In this regard, Yang Gongyifan said that at first TPU was a technology used by Google itself and was not open to external use, but its open source culture indicates that it will eventually open TPU clusters as part of cloud services to promote the development of the entire industry. Apple is the first large player besides Google to use TPU for large model training.

"From a technical perspective, its main commercial driver is still cost-effectiveness." Yang Gongyifan introduced that under the same process, technology and energy consumption conditions, due to the particularity of its architecture, TPU has a higher chip utilization rate in the field of deep learning and large models, which can usually achieve a 3 to 5 times performance improvement, and the cost can be reduced by 50% at the same computing power. In commercial applications, cost savings become crucial, and the high cost-effectiveness of TPU becomes a key advantage. Therefore, as the industry develops, dedicated chips like TPU are likely to become the mainstream computing power platform.
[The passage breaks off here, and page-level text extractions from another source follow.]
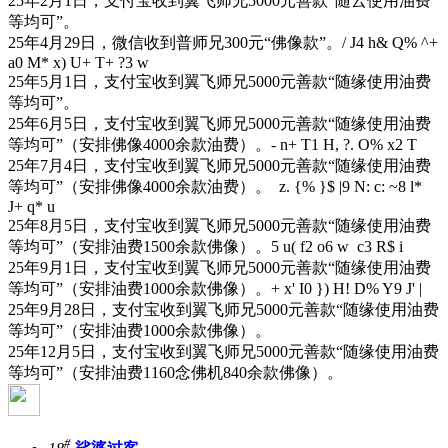
25年2月1日，支付宝收到翼飞师兄5000元善款“随云使用油费
等均可”。
25年4月29日，微信收到普师兄300元“佛像款”。
/ J4 h& Q% ^+
a0 M* x) U+ T+ ?3 w
25年5月1日，支付宝收到翼飞师兄5000元善款“随缘使用油费
等均可”。
25年6月5日，支付宝收到翼飞师兄5000元善款“随缘使用油费
等均可”（安排佛像4000余款油费）。
- n+ T1 H, ?. O% x2 T
25年7月4日，支付宝收到翼飞师兄5000元善款“随缘使用油费
等均可”（安排佛像4000余款油费）。
z. {% }$ |9 N: c: ~8 l*
J+ q* u
25年8月5日，支付宝收到翼飞师兄5000元善款“随缘使用油费
等均可”（安排油费1500余款佛像）。
5 u( f2 o6 w c3 R$ i
25年9月1日，支付宝收到翼飞师兄5000元善款“随缘使用油费
等均可”（安排油费1000余款佛像）。
+ x' I0 }) H! D% Y9 J' |
25年9月28日，支付宝收到翼飞师兄5000元善款“随缘使用油费
等均可”（安排油费1000余款佛像）。
25年12月5日，支付宝收到翼飞师兄5000元善款“随缘使用油费
等均可”（安排油费1160念佛机840余款佛像）。
#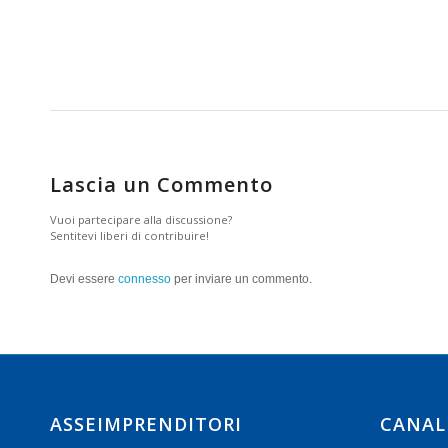
Lascia un Commento
Vuoi partecipare alla discussione?
Sentitevi liberi di contribuire!
Devi essere
connesso
per inviare un commento.
ASSEIMPRENDITORI
CANAL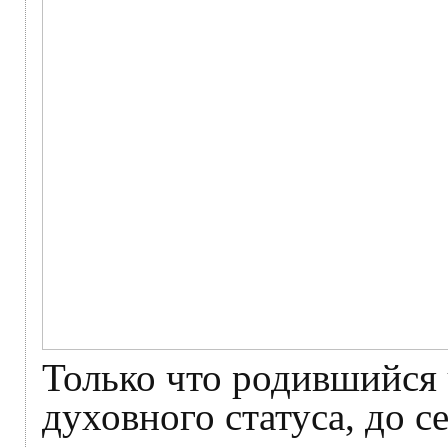
Только что родившийся 
духовного статуса, до с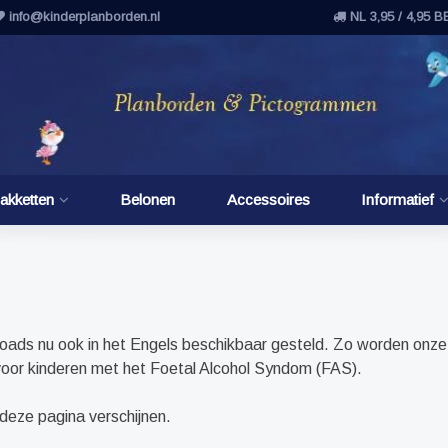
info@kinderplanborden.nl
NL 3,95 / 4,95 B
akketten
Belonen
Accessoires
Informatief
oads nu ook in het Engels beschikbaar gesteld. Zo worden onze
l voor kinderen met het Foetal Alcohol Syndom (FAS).
eze pagina verschijnen.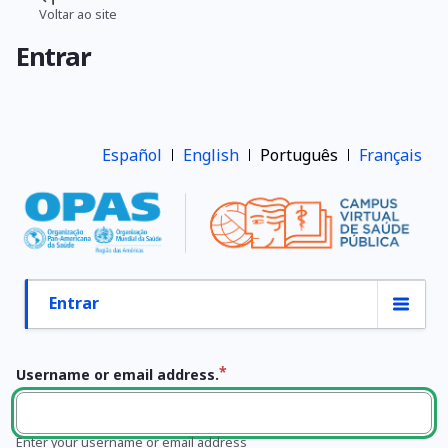
Pular
Voltar ao site
Trilha
para
Entrar
o
de
conteúdo
navegação
principal
Español
English
Português
Français
Entrar
Abas
primárias
Username or email address.
Enter your username or email address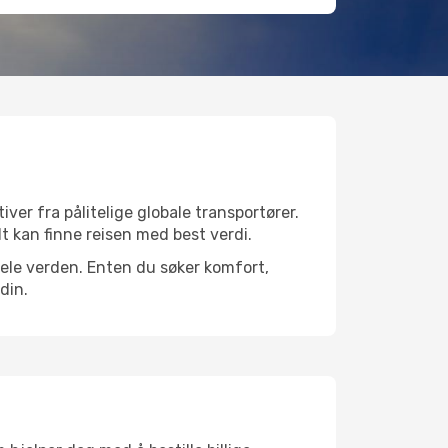
iver fra pålitelige globale transportører.
lt kan finne reisen med best verdi.
r hele verden. Enten du søker komfort,
din.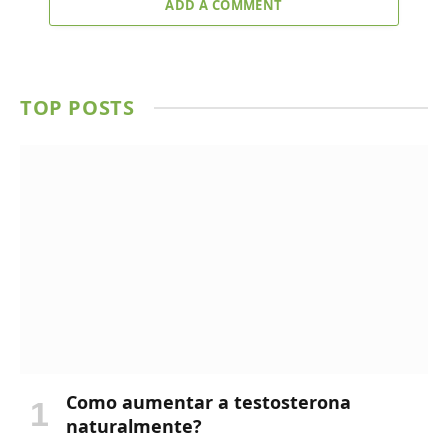
ADD A COMMENT
TOP POSTS
Como aumentar a testosterona
naturalmente?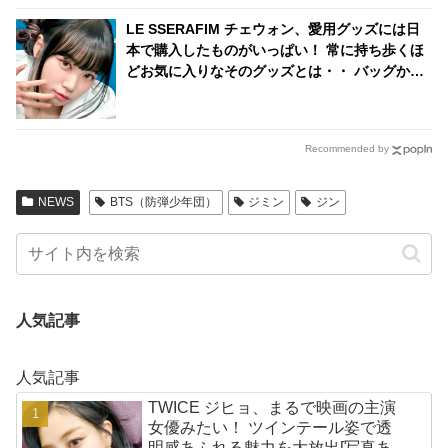
LE SSERAFIM チェウォン、愛用グッズには日
本で購入したものがいっぱい！ 常に持ち歩くほ
どお気に入りなそのグッズとは・・ バッグから
次々と出てくる日本のアイテムにびっくり「バ
ッグの中身がほぼ日本の物だ」
Recommended by
NEWS
BTS（防弾少年団）
ジミン
ジン
人気記事
人気記事
TWICE ジヒョ、まるで映画の主演
女優みたい！ ツインテール姿で透
明感あふれる魅力を大放出[写真あ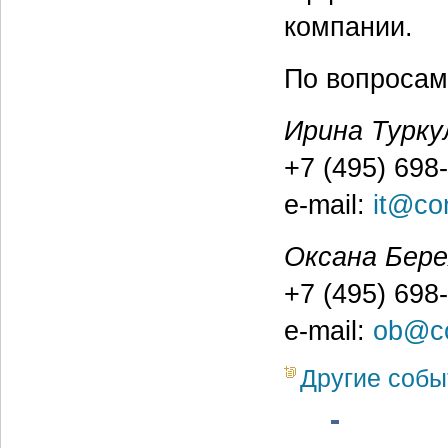
компании.
По вопросам
Ирина Турку
+7 (495) 698
e-mail:
it@con
Оксана Бер
+7 (495) 698
e-mail:
ob@co
Другие собы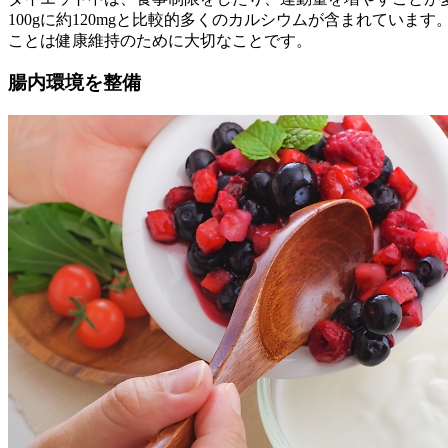
100gに約120mgと比較的多くのカルシウムが含まれてい
ことは健康維持のために大切なことです。
腸内環境を整備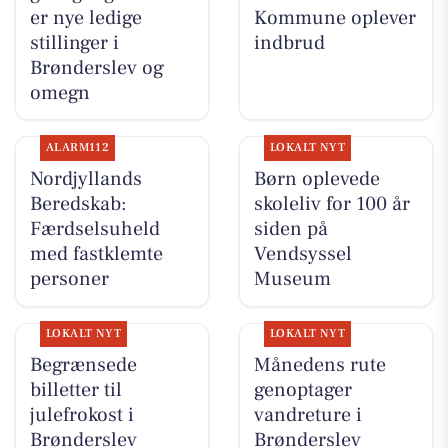
er nye ledige
Kommune oplever
stillinger i
indbrud
Brønderslev og
omegn
ALARM112
LOKALT NYT
Nordjyllands
Børn oplevede
Beredskab:
skoleliv for 100 år
Færdselsuheld
siden på
med fastklemte
Vendsyssel
personer
Museum
LOKALT NYT
LOKALT NYT
Begrænsede
Månedens rute
billetter til
genoptager
julefrokost i
vandreture i
Brønderslev
Brønderslev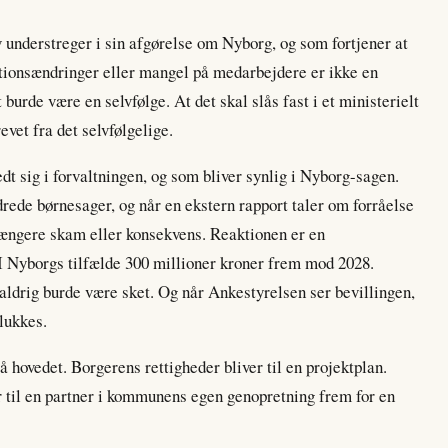
 understreger i sin afgørelse om Nyborg, og som fortjener at
sationsændringer eller mangel på medarbejdere er ikke en
 burde være en selvfølge. At det skal slås fast i et ministerielt
evet fra det selvfølgelige.
edt sig i forvaltningen, og som bliver synlig i Nyborg-sagen.
rede børnesager, og når en ekstern rapport taler om forråelse
længere skam eller konsekvens. Reaktionen er en
 I Nyborgs tilfælde 300 millioner kroner frem mod 2028.
r aldrig burde være sket. Og når Ankestyrelsen ser bevillingen,
 lukkes.
 hovedet. Borgerens rettigheder bliver til en projektplan.
er til en partner i kommunens egen genopretning frem for en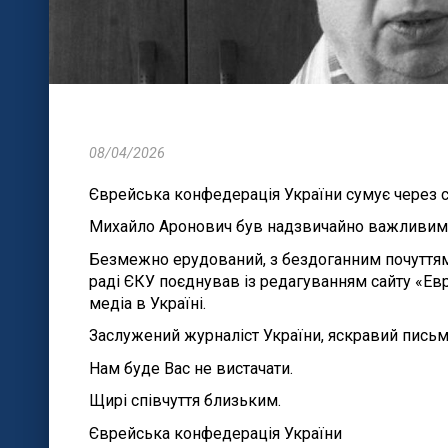
08/04/2026
Єврейська конфедерація України сумує через 
Михайло Аронович був надзвичайно важливим дл
Безмежно ерудований, з бездоганним почуттям 
раді ЄКУ поєднував із редагуванням сайту «Е
медіа в Україні.
Заслужений журналіст України, яскравий письм
Нам буде Вас не вистачати.
Щирі співчуття близьким.
Єврейська конфедерація України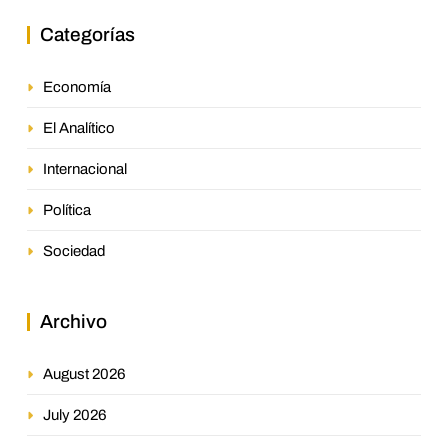
Categorías
Economía
El Analítico
Internacional
Política
Sociedad
Archivo
August 2026
July 2026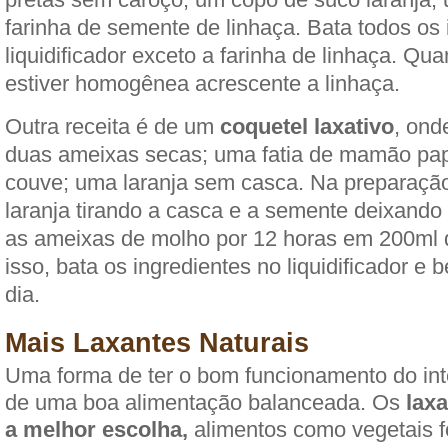
farinha de semente de linhaça. Bata todos os 
liquidificador exceto a farinha de linhaça. Qu
estiver homogênea acrescente a linhaça.
Outra receita é de um
coquetel laxativo
, ond
duas ameixas secas; uma fatia de mamão pap
couve; uma laranja sem casca. Na preparaçã
laranja tirando a casca e a semente deixando
as ameixas de molho por 12 horas em 200ml 
isso, bata os ingredientes no liquidificador e
dia.
Mais Laxantes Naturais
Uma forma de ter o bom funcionamento do inte
de uma boa alimentação balanceada. Os
laxa
a melhor escolha,
alimentos como vegetais fo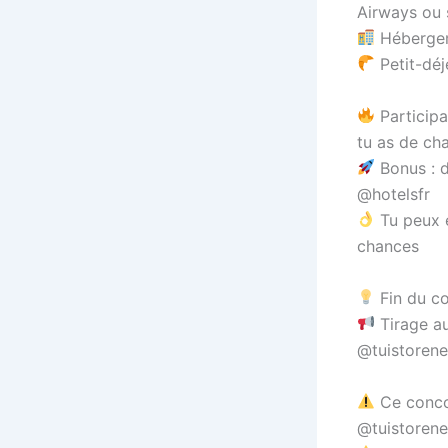
Airways ou s
Hébergeme
Petit-déj
Participat
tu as de cha
Bonus : d
@hotelsfr
Tu peux é
chances
Fin du co
Tirage au
@tuistoreneu
Ce concou
@tuistoreneu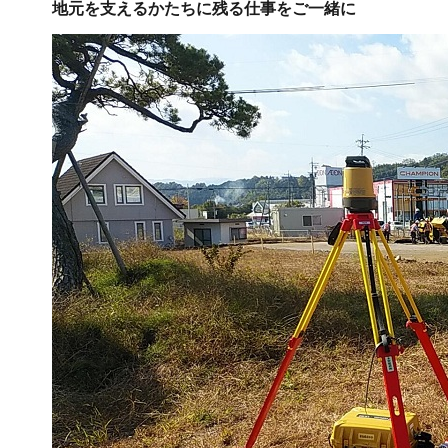
地元を支えるかたちに残る仕事をご一緒に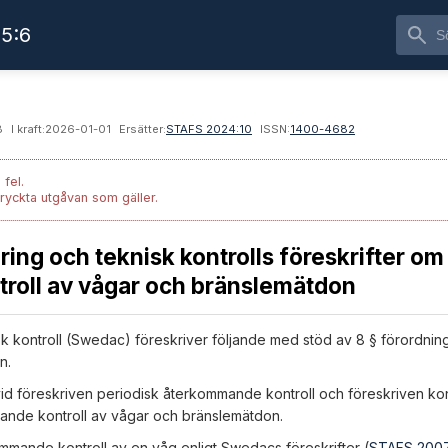
5:6
8
I kraft:
2026-01-01
Ersätter:
STAFS 2024:10
ISSN:
1400-4682
 fel.
tryckta utgåvan som gäller.
ring och teknisk kontrolls föreskrifter om
roll av vågar och bränslemätdon
sk kontroll (Swedac) föreskriver följande med stöd av 8 § förordnin
n.
 vid föreskriven periodisk återkommande kontroll och föreskriven kon
mmande kontroll av vågar och bränslemätdon.
ommande kontroll av en våg enligt Swedacs föreskrifter (
STAFS 2007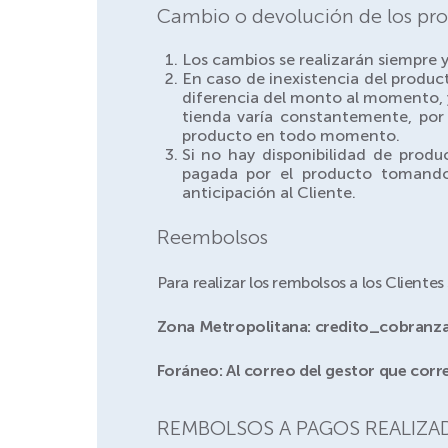
Cambio o devolución de los pro
Los cambios se realizarán siempre 
En caso de inexistencia del product
diferencia del monto al momento, y
tienda varía constantemente, por
producto en todo momento.
Si no hay disponibilidad de produ
pagada por el producto tomando
anticipación al Cliente.
Reembolsos
Para realizar los rembolsos a los Clientes
Zona Metropolitana: credito_cobran
Foráneo: Al correo del gestor que corr
REMBOLSOS A PAGOS REALIZA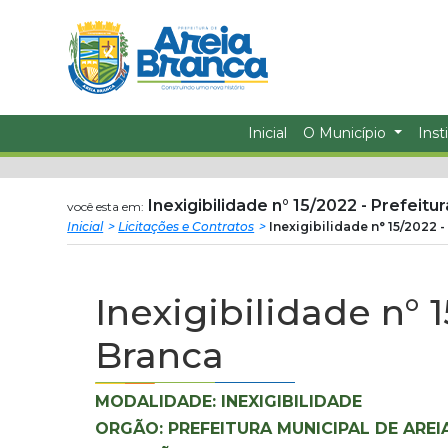
Prefeitura
ir
conteudo
Municipal
de
Inicial
O Município
Inst
Areia
Branca
Inexigibilidade n° 15/2022 - Prefeitu
você esta em:
Inicial
Licitações e Contratos
Inexigibilidade n° 15/2022 
Inexigibilidade n° 
Branca
MODALIDADE: INEXIGIBILIDADE
ORGÃO: PREFEITURA MUNICIPAL DE ARE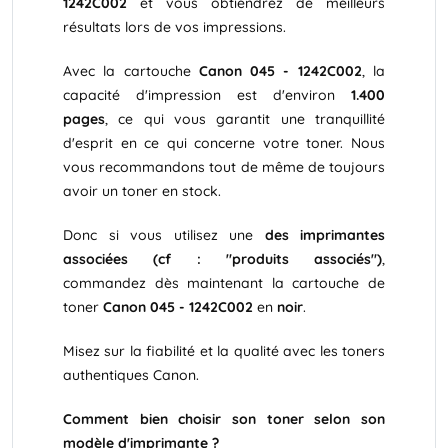
1242C002
et vous obtiendrez de meilleurs
résultats lors de vos impressions.
Avec la cartouche
Canon 045 - 1242C002
, la
capacité d'impression est d'environ
1.400
pages
, ce qui vous garantit une tranquillité
d'esprit en ce qui concerne votre toner. Nous
vous recommandons tout de même de toujours
avoir un toner en stock.
Donc si vous utilisez une
des imprimantes
associées (cf : "produits associés")
,
commandez dès maintenant la cartouche de
toner
Canon 045 - 1242C002
en
noir
.
Misez sur la fiabilité et la qualité avec les toners
authentiques Canon.
Comment bien choisir son toner selon son
modèle d'imprimante ?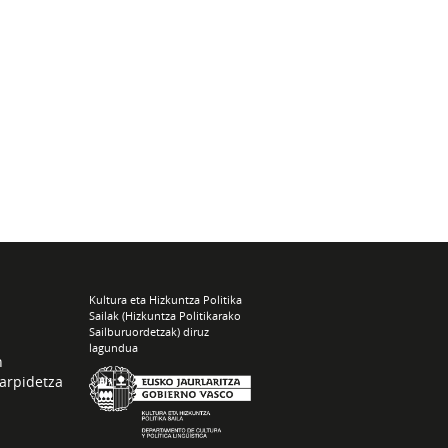
Kultura eta Hizkuntza Politika
Sailak (Hizkuntza Politikarako
Sailburuordetzak) diruz
lagundua
n
arpidetza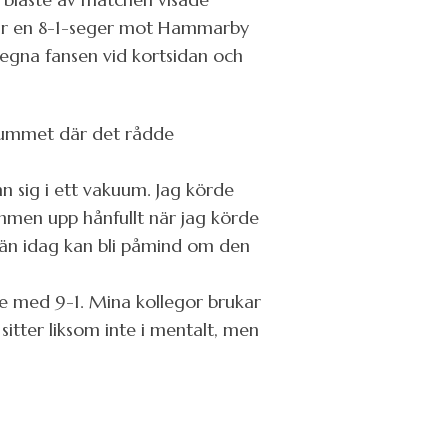
 var en 8-1-seger mot Hammarby
e egna fansen vid kortsidan och
srummet där det rådde
n sig i ett vakuum. Jag körde
men upp hånfullt när jag körde
m än idag kan bli påmind om den
de med 9-1. Mina kollegor brukar
itter liksom inte i mentalt, men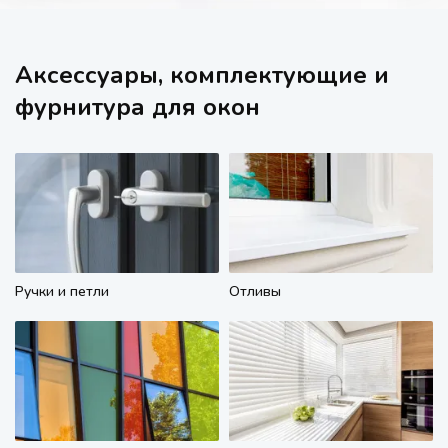
Аксессуары, комплектующие и
фурнитура для окон
Ручки и петли
Отливы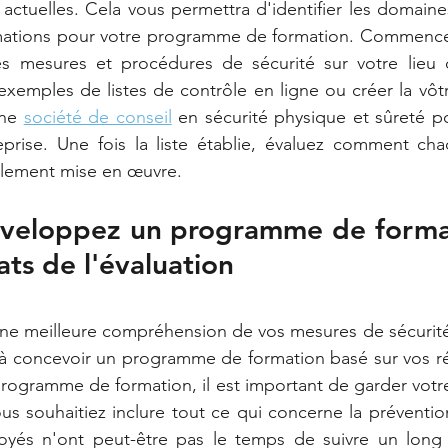
actuelles. Cela vous permettra d'identifier les domaines
rmations pour votre programme de formation. Commencez
es mesures et procédures de sécurité sur votre lieu de
xemples de listes de contrôle en ligne ou créer la vôt
ne 
société de conseil
eprise. Une fois la liste établie, évaluez comment ch
llement mise en œuvre. 
éveloppez un programme de format
tats de l'évaluation
ne meilleure compréhension de vos mesures de sécurité 
concevoir un programme de formation basé sur vos résu
rogramme de formation, il est important de garder votre
us souhaitiez inclure tout ce qui concerne la prévention
loyés n'ont peut-être pas le temps de suivre un lon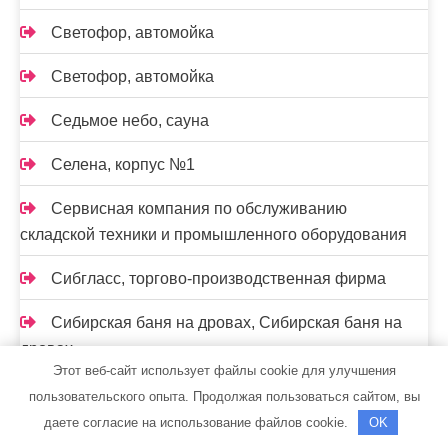
Светофор, автомойка
Светофор, автомойка
Седьмое небо, сауна
Селена, корпус №1
Сервисная компания по обслуживанию
складской техники и промышленного оборудования
Сибгласс, торгово-производственная фирма
Сибирская баня на дровах, Сибирская баня на
дровах
Этот веб-сайт использует файлы cookie для улучшения
Сибирская баня на дровах, Сибирская баня на
пользовательского опыта. Продолжая пользоваться сайтом, вы
дровах
даете согласие на использование файлов cookie.
OK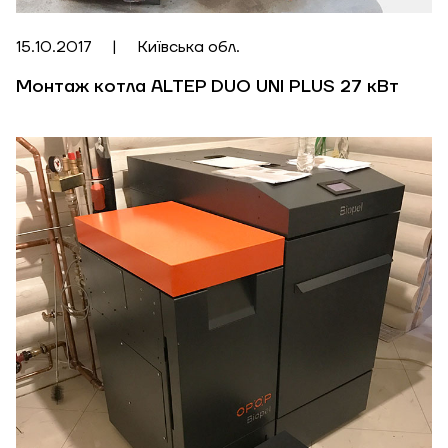
15.10.2017
|
Київська обл.
Монтаж котла ALTEP DUO UNI PLUS 27 кВт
Cai Zhewen analyzed Apple's choice from an industry perspective. In his opinion, there are four main reasons why Apple turned to TPU:

First, it is market-driven. With the development of artificial intelligence, the market needs more cost-effective and easy-to-copy technologies. Second, it is technological evolution. Initially, artificial intelligence lacked dedicated chips, and GPUs were widely used as a stopgap measure. But now with the surge in demand, more cost-effective chips are needed. Third, the law of market competition. Nvidia currently occupies a dominant position, but this has also inspired competitors to develop new chips optimized for AI to challenge its position. Especially for small and medium-sized emerging companies, it is a good opportunity to get involved in the TPU field. Fourth, it is a natural match. TPU originated from Google and has a natural advantage in compatibility and commercial matching with Google's large model framework. Overall, Apple's choice is both accidental and inevitable.